Thermal transport in solids beyond the Ioffe-Regel limit

Recently it has been shown that the two established heat conduction mechanisms—namely the propagation of atomic vibrational waves in anharmonic crystals elucidated by the phonon Boltzmann transport equation [R. Peierls, Ann. Phys. 395, 1055 (1929)], and the couplings between atomic vibrational modes in harmonic glasses rationalized by Allen and Feldman’s equation [P. B. Allen and J. L. Feldman, Phys. Rev. Lett. 62, 645 (1989)]—naturally emerge as limiting cases of a unified theory, derived from the Wigner formulation of quantum mechanics and describing on an equal footing solids ranging from crystals to glasses [M. Simoncelli, N. Marzari, and F. Mauri, Nat.

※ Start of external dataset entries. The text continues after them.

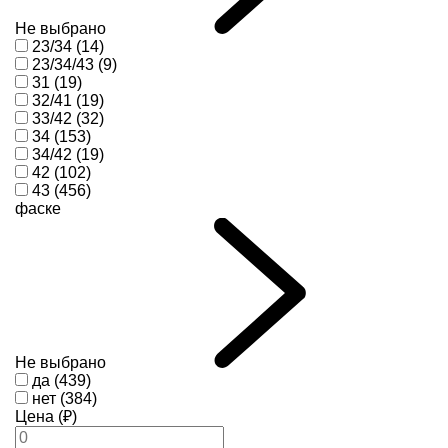
Не выбрано
23/34 (14)
23/34/43 (9)
31 (19)
32/41 (19)
33/42 (32)
34 (153)
34/42 (19)
42 (102)
43 (456)
фаске
Не выбрано
да (439)
нет (384)
Цена (₽)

Phys. 15, 809 (2019)]. Here, we combine this unified theoretical framework with first-principles calculations to investigate what happens when atomic vibrational waves reach the Ioffe-Regel limit (i.e. their mean free paths become comparable or shorter than the interatomic spacing), showing that they can still contribute to heat transport due to their wave-like capability to interfere and tunnel. We showcase these findings in various silica polymorphs with different degree of disorder, and in materials with ultralow thermal conductivity employed for thermal barrier coatings or thermoelectrics.